To do:
Report every line of the records that includes the word "section".

Information provided:
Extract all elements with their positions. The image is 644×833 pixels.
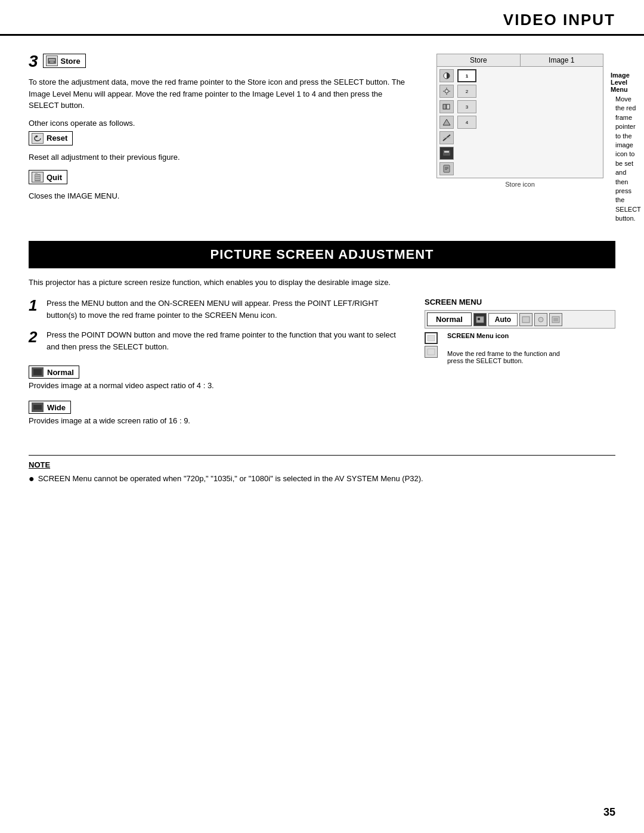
store-description: To store the adjustment data, move the r…	[29, 76, 413, 112]
reset-row: Reset	[29, 131, 413, 149]
psa-content: 1 Press the MENU button and the ON-SCREE…	[29, 298, 615, 431]
svg-rect-2	[50, 61, 54, 63]
menu-image-3: 3	[457, 100, 476, 113]
screen-menu-icon-3	[534, 313, 547, 326]
normal-box: Normal	[29, 366, 79, 379]
store-diagram-container: Store Image 1	[436, 54, 615, 223]
svg-rect-15	[443, 104, 446, 109]
psa-step1-number: 1	[29, 298, 41, 313]
annotation-line2: to the image icon to be set	[615, 132, 641, 169]
screen-menu-label: SCREEN MENU	[425, 298, 615, 306]
menu-image-4: 4	[457, 116, 476, 129]
menu-icon-color	[439, 100, 454, 113]
menu-icon-quit	[439, 162, 454, 175]
menu-diagram-body: 1 2 3 4	[437, 67, 603, 178]
psa-step1-row: 1 Press the MENU button and the ON-SCREE…	[29, 298, 401, 321]
wide-desc: Provides image at a wide screen ratio of…	[29, 416, 401, 425]
menu-icon-contrast	[439, 69, 454, 82]
normal-desc: Provides image at a normal video aspect …	[29, 381, 401, 390]
psa-left-col: 1 Press the MENU button and the ON-SCREE…	[29, 298, 401, 431]
svg-rect-29	[33, 405, 42, 410]
svg-rect-7	[35, 177, 40, 178]
step3-heading: 3 Store	[29, 54, 413, 72]
screen-menu-lower: SCREEN Menu icon Move the red frame to t…	[425, 332, 615, 364]
screen-menu-bar: Normal Auto	[425, 310, 615, 329]
svg-rect-6	[35, 175, 40, 176]
screen-menu-small-icon-2	[425, 346, 438, 358]
quit-description: Closes the IMAGE MENU.	[29, 190, 413, 202]
svg-rect-16	[447, 104, 450, 109]
page-header: VIDEO INPUT	[0, 0, 644, 36]
svg-rect-36	[428, 335, 435, 341]
quit-label: Quit	[47, 173, 62, 182]
store-icon	[46, 55, 58, 66]
menu-image-column: 1 2 3 4	[457, 69, 476, 175]
menu-diagram-header: Store Image 1	[437, 54, 603, 67]
store-right-col: Store Image 1	[436, 54, 615, 223]
psa-step2-text: Press the POINT DOWN button and move the…	[47, 329, 401, 352]
store-menu-panel: Store Image 1	[436, 54, 603, 188]
annotation-line1: Move the red frame pointer	[615, 95, 641, 132]
psa-header: PICTURE SCREEN ADJUSTMENT	[29, 241, 615, 268]
other-icons-text: Other icons operate as follows.	[29, 119, 413, 128]
quit-icon	[32, 172, 44, 182]
step3-number: 3	[29, 52, 38, 71]
menu-diagram: Store Image 1	[436, 54, 603, 178]
store-icon-box: Store	[43, 54, 86, 68]
store-left-col: 3 Store To store the adjustment data, mo…	[29, 54, 413, 223]
menu-icon-sharpness	[439, 131, 454, 144]
store-icon-label-text: Store icon	[436, 181, 603, 188]
svg-rect-27	[33, 369, 42, 375]
svg-point-10	[445, 89, 448, 93]
svg-rect-32	[522, 317, 530, 323]
svg-rect-35	[553, 318, 558, 321]
psa-intro: This projector has a picture screen resi…	[29, 278, 615, 287]
note-text: SCREEN Menu cannot be operated when "720…	[38, 473, 423, 485]
svg-rect-31	[478, 318, 480, 320]
note-bullet: ●	[29, 473, 35, 485]
wide-label: Wide	[47, 403, 66, 412]
menu-image-2: 2	[457, 85, 476, 98]
svg-marker-17	[443, 119, 450, 125]
store-label: Store	[61, 57, 80, 66]
reset-icon	[32, 133, 44, 144]
menu-col-store: Store	[437, 54, 521, 66]
psa-step1-text: Press the MENU button and the ON-SCREEN …	[47, 298, 401, 321]
menu-icon-brightness	[439, 85, 454, 98]
annotation-line3: and then press the SELECT	[615, 168, 641, 214]
wide-function-section: Wide Provides image at a wide screen rat…	[29, 396, 401, 425]
note-title: NOTE	[29, 460, 615, 469]
svg-rect-8	[35, 179, 40, 180]
svg-rect-21	[444, 151, 449, 153]
screen-menu-auto-cell: Auto	[488, 313, 518, 326]
wide-box: Wide	[29, 401, 71, 414]
page-title: VIDEO INPUT	[503, 11, 615, 29]
reset-description: Reset all adjustment to their previous f…	[29, 151, 413, 163]
menu-icon-tint	[439, 116, 454, 129]
main-content: 3 Store To store the adjustment data, mo…	[0, 36, 644, 509]
screen-menu-icon-label: SCREEN Menu icon	[447, 332, 560, 339]
screen-menu-normal-cell: Normal	[427, 312, 472, 326]
reset-icon-box: Reset	[29, 131, 73, 145]
screen-menu-annotations: SCREEN Menu icon Move the red frame to t…	[447, 332, 560, 364]
wide-icon	[32, 402, 44, 412]
screen-menu-lower-icons	[425, 332, 438, 358]
menu-image-1: 1	[457, 69, 476, 82]
image-level-annotation: Image Level Menu Move the red frame poin…	[611, 72, 641, 223]
store-section: 3 Store To store the adjustment data, mo…	[29, 54, 615, 223]
image-level-menu-title: Image Level Menu	[611, 72, 641, 93]
screen-menu-icon-4	[549, 313, 562, 326]
quit-icon-box: Quit	[29, 170, 67, 184]
screen-menu-annotation-2: press the SELECT button.	[447, 357, 560, 364]
screen-menu-small-icon-1	[425, 332, 438, 344]
note-item: ● SCREEN Menu cannot be operated when "7…	[29, 473, 615, 485]
menu-icon-store-active	[439, 147, 454, 160]
menu-col-image: Image 1	[521, 54, 603, 66]
psa-right-col: SCREEN MENU Normal Auto	[425, 298, 615, 431]
quit-row: Quit	[29, 170, 413, 188]
page-number: 35	[603, 806, 615, 819]
screen-menu-lower-row2	[425, 346, 438, 358]
svg-rect-1	[49, 59, 55, 61]
screen-menu-lower-row1	[425, 332, 438, 344]
screen-menu-annotation-1: Move the red frame to the function and	[447, 350, 560, 357]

Result of the exercise:
wide-function-section: Wide Provides image at a wide screen rat…	[29, 396, 401, 425]
store-section: 3 Store To store the adjustment data, mo…	[29, 54, 615, 223]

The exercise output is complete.